Problem: The records are to be repeated in full, with the images removed.

### Source information

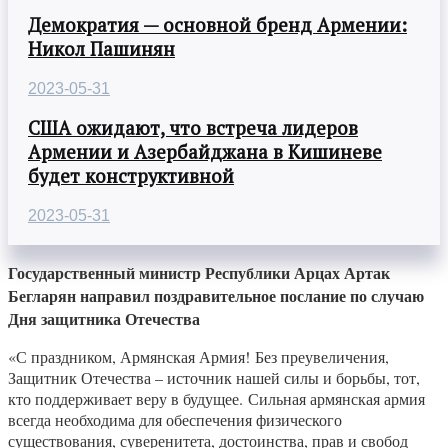
Демократия — основной бренд Армении:
Никол Пашинян
2023-05-31
США ожидают, что встреча лидеров
Армении и Азербайджана в Кишиневе
будет конструктивной
2023-05-31
Государственный министр Республики Арцах Артак
Бегларян направил поздравительное послание по случаю
Дня защитника Отечества
«С праздником, Армянская Армия! Без преувеличения,
Защитник Отечества – источник нашей силы и борьбы, тот,
кто поддерживает веру в будущее. Сильная армянская армия
всегда необходима для обеспечения физического
существования, суверенитета, достоинства, прав и свобод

######

Answer to this problem:
Демократия — основной бренд Армении:
Никол Пашинян
2023-05-31
США ожидают, что встреча лидеров
Армении и Азербайджана в Кишиневе
будет конструктивной
2023-05-31
Государственный министр Республики Арцах Артак
Бегларян направил поздравительное послание по случаю
Дня защитника Отечества
«С праздником, Армянская Армия! Без преувеличения,
Защитник Отечества – источник нашей силы и борьбы, тот,
кто поддерживает веру в будущее. Сильная армянская армия
всегда необходима для обеспечения физического
существования, суверенитета, достоинства, прав и свобод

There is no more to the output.